Saved entries:
[Start of section]

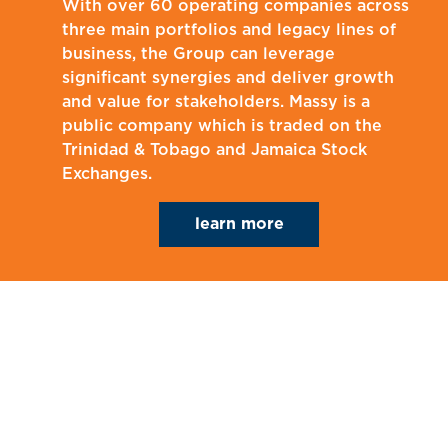
With over 60 operating companies across
three main portfolios and legacy lines of
business, the Group can leverage
significant synergies and deliver growth
and value for stakeholders. Massy is a
public company which is traded on the
Trinidad & Tobago and Jamaica Stock
Exchanges.
learn more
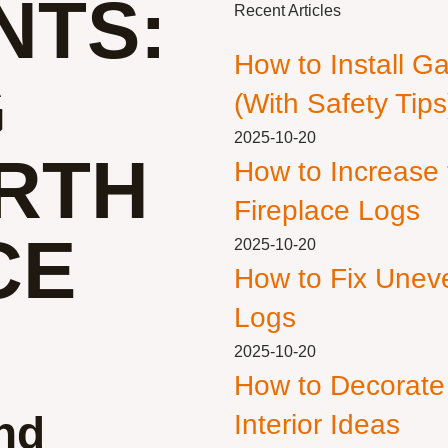
NTS:
Recent Articles
How to Install G
G
(With Safety Tips
2025-10-20
RTH
How to Increase
Fireplace Logs
CE
2025-10-20
How to Fix Unev
Logs
2025-10-20
How to Decorate
nd
Interior Ideas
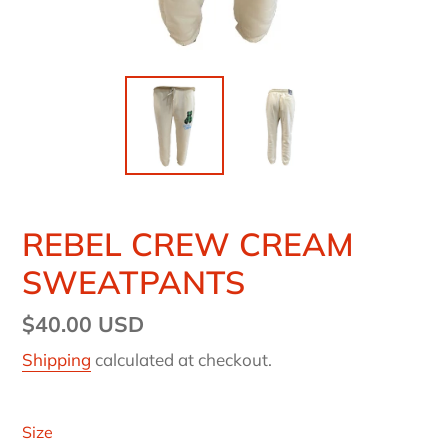
REBEL CREW CREAM
SWEATPANTS
Regular
$40.00 USD
price
Shipping
calculated at checkout.
Size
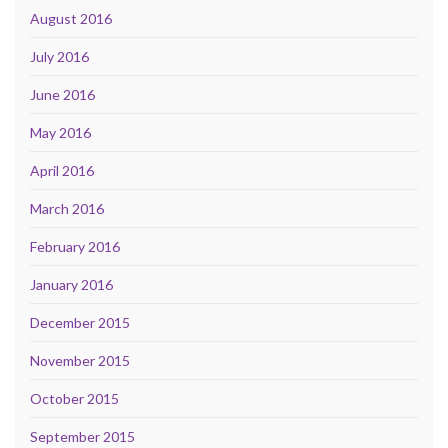
August 2016
July 2016
June 2016
May 2016
April 2016
March 2016
February 2016
January 2016
December 2015
November 2015
October 2015
September 2015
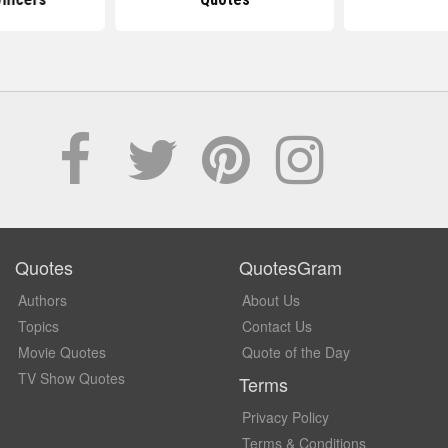
Quotes
QuotesGram
Authors
About Us
Topics
Contact Us
Movie Quotes
Quote of the Day
TV Show Quotes
Terms
Privacy Policy
Terms & Conditions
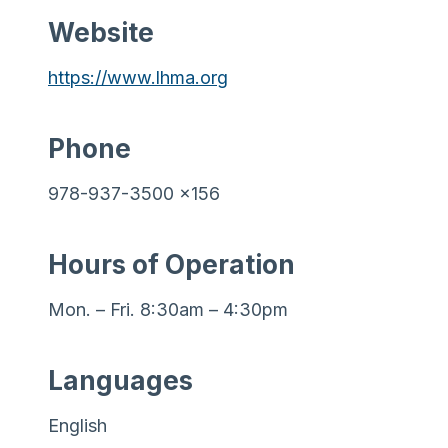
Website
https://www.lhma.org
Phone
978-937-3500 x156
Hours of Operation
Mon. – Fri. 8:30am – 4:30pm
Languages
English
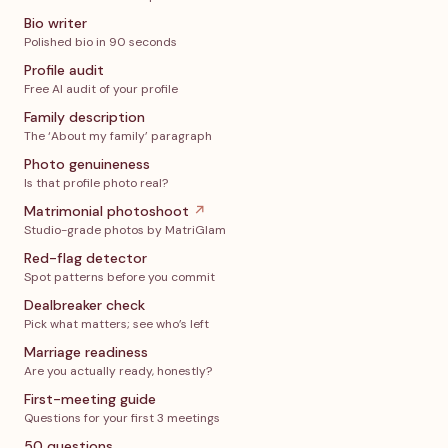
Bio writer
Polished bio in 90 seconds
Profile audit
Free AI audit of your profile
Family description
The ‘About my family’ paragraph
Photo genuineness
Is that profile photo real?
Matrimonial photoshoot
↗
Studio-grade photos by MatriGlam
Red-flag detector
Spot patterns before you commit
Dealbreaker check
Pick what matters; see who’s left
Marriage readiness
Are you actually ready, honestly?
First-meeting guide
Questions for your first 3 meetings
50 questions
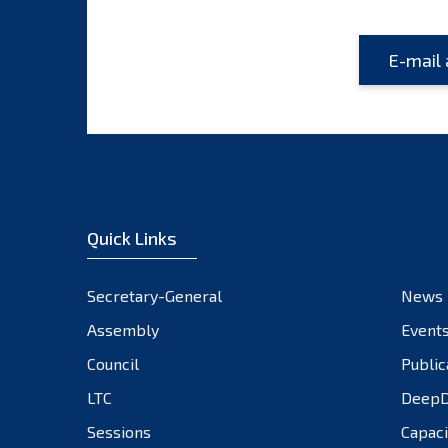
Quick Links
Secretary-General
News
Assembly
Event
Council
Public
LTC
DeepD
Sessions
Capaci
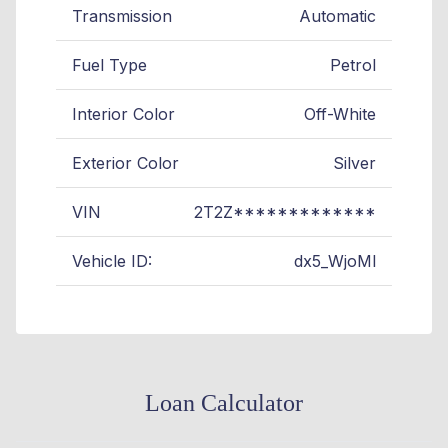
Transmission
Automatic
Fuel Type
Petrol
Interior Color
Off-White
Exterior Color
Silver
VIN
2T2Z*************
Vehicle ID:
dx5_WjoMl
Loan Calculator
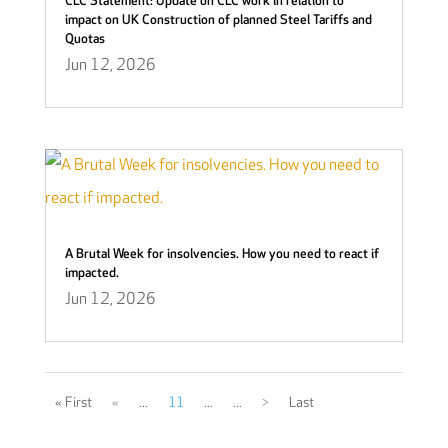
CLC Statement: Update on CLC work in relation to
impact on UK Construction of planned Steel Tariffs and
Quotas
Jun 12, 2026
A Brutal Week for insolvencies. How you need to react if
impacted.
Jun 12, 2026
« First
«
...
11
...
...
>
Last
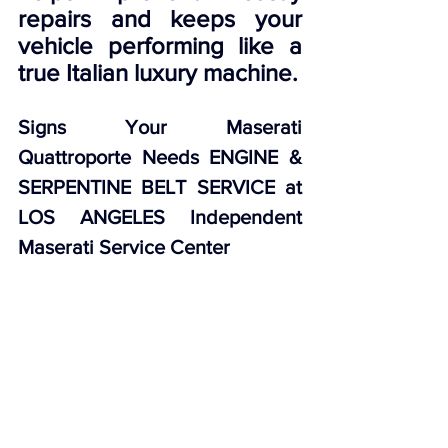
repairs and keeps your 
vehicle performing like a 
true Italian luxury machine.
Signs Your Maserati 
Quattroporte Needs ENGINE & 
SERPENTINE BELT SERVICE at 
LOS ANGELES Independent 
Maserati Service Center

[End of section]

#### PROBLEM:
The lines from the one holding "February 2016" to the final line of the entries are to be duplicated exactly, and the pictures are to be left out.

#### PROBLEM SOLUTION:
February 2016
January 2016
December 2015
November 2015
October 2015
September 2015
Quotes
QuotesGram
Authors
About Us
Topics
Contact Us
Movie Quotes
Quote of the Day
TV Show Quotes
Terms
Privacy Policy
Terms & Conditions
Website
https://www.lhma.org
Phone
978-937-3500 x156
Hours of Operation
Mon. – Fri. 8:30am – 4:30pm
Languages
English
Bio writer
Polished bio in 90 seconds
Profile audit
Free AI audit of your profile
Family description
The ‘About my family’ paragraph
Photo genuineness
Is that profile photo real?
Matrimonial photoshoot
↗
Studio-grade photos by MatriGlam
Red-flag detector
Spot patterns before you commit
Dealbreaker check
Pick what matters; see who’s left
Marriage readiness
Are you actually ready, honestly?
First-meeting guide
Questions for your first 3 meetings
50 questions
Quick Links
Secretary-General
News
Assembly
Event
Council
Public
LTC
DeepD
Sessions
Capaci
Transmission
Automatic
Fuel Type
Petrol
Interior Color
Off-White
Exterior Color
Silver
VIN
2T2Z*************
Vehicle ID:
dx5_WjoMl
Loan Calculator
CLC Statement: Update on CLC work in relation to
impact on UK Construction of planned Steel Tariffs and
Quotas
Jun 12, 2026
A Brutal Week for insolvencies. How you need to react if
impacted.
Jun 12, 2026
« First
«
...
11
...
...
>
Last
repairs and keeps your 
vehicle performing like a 
true Italian luxury machine.
Signs Your Maserati 
Quattroporte Needs ENGINE & 
SERPENTINE BELT SERVICE at 
LOS ANGELES Independent 
Maserati Service Center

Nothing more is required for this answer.